Take this as a sign from the gig app gods. They're trying to tell you something.


----------



## NewLyftDriver (Sep 10, 2021)

Is that like a sausage? You and your big vocabulary.


----------



## The Gift of Fish (Mar 17, 2017)

NewLyftDriver said:


> Is that like a sausage? You and your big vocabulary.


I modified my post for the lexicographically challenged.


----------



## NewLyftDriver (Sep 10, 2021)

What are you trying to say, that I'm stupid or something?


----------



## Null (Oct 6, 2015)

Lyft has been complete and utter garbage since they went public. They try to play themselves off as a driver/passenger advocate company, but are now worse in almost all ways compared to Uber.

I was on a $20 streak and had a pax no-show. They not only didn't pay cancel fee but broke the streak. Support REFUSED to pay the cancel or the streak, saying that I was too far from the pickup location. This was a mall-like business complex that has a dedicated pickup/drop off zone; that's where I was. 

Stupid ass support people simply did not care - it seems like Lyft defers to their automated systems 100% now and refuse to override it, even when it makes no sense.

Lyft pays less for cancels, even for legitimate no shows.

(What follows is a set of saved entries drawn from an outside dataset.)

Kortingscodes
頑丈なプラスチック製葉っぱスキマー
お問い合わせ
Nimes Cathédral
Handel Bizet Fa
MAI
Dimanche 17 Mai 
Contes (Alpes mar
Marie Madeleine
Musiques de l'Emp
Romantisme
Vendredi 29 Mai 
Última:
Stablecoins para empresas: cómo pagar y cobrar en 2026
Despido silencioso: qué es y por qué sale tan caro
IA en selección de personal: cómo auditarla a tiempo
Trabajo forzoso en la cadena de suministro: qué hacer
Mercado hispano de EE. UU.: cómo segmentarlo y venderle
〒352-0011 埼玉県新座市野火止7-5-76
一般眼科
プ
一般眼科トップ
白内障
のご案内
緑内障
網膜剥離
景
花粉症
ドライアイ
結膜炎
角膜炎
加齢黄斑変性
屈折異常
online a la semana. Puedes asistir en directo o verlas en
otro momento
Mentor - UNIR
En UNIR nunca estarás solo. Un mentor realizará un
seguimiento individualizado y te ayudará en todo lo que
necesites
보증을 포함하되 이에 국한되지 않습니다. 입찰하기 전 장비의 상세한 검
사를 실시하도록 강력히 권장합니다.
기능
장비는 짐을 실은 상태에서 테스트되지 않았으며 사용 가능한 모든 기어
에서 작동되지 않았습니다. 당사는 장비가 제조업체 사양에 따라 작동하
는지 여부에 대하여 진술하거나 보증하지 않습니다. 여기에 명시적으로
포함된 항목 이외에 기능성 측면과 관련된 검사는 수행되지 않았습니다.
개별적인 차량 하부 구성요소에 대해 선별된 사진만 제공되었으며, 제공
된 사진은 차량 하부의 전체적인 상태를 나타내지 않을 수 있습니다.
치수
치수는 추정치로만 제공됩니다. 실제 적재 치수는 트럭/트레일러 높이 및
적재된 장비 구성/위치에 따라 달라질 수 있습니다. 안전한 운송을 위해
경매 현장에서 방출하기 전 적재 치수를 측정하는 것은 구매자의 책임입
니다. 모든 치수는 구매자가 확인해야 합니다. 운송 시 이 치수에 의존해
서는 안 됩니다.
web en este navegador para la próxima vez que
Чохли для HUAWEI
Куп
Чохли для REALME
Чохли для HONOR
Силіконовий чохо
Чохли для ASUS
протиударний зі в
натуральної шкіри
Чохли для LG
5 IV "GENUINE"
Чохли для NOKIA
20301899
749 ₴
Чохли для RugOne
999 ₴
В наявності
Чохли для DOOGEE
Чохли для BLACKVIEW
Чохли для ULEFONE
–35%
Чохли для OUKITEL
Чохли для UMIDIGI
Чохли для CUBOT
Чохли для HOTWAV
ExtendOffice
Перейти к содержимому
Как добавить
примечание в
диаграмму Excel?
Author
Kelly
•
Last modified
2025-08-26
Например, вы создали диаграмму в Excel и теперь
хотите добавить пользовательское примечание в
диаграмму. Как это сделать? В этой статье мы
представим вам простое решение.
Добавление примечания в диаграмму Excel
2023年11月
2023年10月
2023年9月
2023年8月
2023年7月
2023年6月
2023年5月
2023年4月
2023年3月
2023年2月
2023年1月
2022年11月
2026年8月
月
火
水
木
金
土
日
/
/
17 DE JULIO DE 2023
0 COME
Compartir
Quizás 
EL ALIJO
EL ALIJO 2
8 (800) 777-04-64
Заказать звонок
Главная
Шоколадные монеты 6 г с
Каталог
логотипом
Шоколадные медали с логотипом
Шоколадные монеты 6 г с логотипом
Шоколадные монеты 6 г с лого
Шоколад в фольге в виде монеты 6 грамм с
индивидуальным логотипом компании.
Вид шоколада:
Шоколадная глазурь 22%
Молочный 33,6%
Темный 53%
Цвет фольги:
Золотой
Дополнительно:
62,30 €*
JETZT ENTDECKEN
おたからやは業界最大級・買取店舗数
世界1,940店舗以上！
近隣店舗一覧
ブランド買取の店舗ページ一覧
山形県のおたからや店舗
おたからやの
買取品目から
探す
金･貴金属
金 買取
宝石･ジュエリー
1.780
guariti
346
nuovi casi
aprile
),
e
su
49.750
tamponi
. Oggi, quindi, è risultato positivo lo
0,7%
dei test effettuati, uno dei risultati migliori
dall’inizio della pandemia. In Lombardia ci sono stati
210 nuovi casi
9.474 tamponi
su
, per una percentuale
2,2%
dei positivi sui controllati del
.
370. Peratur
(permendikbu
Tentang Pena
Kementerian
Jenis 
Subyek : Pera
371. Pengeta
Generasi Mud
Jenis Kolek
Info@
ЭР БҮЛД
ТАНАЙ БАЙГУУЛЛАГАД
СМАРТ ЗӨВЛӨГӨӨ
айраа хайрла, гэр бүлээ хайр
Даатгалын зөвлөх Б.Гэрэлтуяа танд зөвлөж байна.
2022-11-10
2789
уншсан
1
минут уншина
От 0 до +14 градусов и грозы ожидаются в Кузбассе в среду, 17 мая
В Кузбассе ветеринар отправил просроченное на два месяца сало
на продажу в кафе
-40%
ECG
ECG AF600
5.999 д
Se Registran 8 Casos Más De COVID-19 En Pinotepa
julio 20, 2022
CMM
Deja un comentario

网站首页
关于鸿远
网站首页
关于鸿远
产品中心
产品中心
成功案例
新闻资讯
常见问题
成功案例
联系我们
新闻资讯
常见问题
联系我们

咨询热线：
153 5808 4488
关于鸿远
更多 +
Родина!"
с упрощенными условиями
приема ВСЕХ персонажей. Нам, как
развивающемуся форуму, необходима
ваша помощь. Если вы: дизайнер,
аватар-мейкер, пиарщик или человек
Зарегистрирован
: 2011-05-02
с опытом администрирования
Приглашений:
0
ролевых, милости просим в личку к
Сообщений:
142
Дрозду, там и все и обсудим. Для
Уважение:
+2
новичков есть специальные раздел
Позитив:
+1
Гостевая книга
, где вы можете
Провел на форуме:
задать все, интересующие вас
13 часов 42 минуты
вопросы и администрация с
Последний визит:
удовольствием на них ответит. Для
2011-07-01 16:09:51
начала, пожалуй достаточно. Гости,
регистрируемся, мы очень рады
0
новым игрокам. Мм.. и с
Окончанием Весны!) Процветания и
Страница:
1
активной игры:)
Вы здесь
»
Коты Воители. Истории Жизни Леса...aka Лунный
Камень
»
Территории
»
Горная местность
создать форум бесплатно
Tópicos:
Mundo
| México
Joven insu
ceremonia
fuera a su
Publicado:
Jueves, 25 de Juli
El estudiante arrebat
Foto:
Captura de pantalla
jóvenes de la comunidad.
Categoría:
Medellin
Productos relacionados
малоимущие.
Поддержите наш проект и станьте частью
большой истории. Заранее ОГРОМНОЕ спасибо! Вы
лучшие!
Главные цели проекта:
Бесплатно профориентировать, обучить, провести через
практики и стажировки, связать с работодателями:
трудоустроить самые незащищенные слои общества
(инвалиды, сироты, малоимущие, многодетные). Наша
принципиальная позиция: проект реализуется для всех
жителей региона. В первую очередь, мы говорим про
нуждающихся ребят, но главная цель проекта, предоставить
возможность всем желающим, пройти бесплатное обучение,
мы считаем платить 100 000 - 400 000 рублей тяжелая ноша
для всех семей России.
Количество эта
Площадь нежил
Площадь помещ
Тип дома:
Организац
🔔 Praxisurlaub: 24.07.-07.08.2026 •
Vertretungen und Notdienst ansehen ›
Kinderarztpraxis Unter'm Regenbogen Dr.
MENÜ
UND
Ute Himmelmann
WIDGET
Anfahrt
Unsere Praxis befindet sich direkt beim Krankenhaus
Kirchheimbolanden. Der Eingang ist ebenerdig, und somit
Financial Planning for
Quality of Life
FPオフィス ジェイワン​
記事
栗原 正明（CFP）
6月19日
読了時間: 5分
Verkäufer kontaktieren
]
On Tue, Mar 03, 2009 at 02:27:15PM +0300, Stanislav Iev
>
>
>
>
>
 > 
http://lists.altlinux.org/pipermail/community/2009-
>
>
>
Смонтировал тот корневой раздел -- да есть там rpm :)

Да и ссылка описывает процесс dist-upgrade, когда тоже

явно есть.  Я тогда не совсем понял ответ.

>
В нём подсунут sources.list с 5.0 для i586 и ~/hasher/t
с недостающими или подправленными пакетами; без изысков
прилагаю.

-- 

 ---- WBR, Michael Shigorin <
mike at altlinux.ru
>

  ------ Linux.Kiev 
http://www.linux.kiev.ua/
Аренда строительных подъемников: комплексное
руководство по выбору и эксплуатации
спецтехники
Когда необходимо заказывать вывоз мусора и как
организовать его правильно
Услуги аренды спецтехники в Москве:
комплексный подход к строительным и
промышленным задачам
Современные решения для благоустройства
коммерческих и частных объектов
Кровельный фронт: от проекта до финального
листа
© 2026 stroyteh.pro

Lyft has its awful ride switching policy. Their support is powerless and useless. Most often they pay less than Uber. Lyft is just complete dog shit. Uber is dog-shit lite, but it doesn't ALWAYS smell at least.


----------



## NewLyftDriver (Sep 10, 2021)

I wonder why there is a separate free-cancel timer once the ride starts. Who thought of that and for what purpose?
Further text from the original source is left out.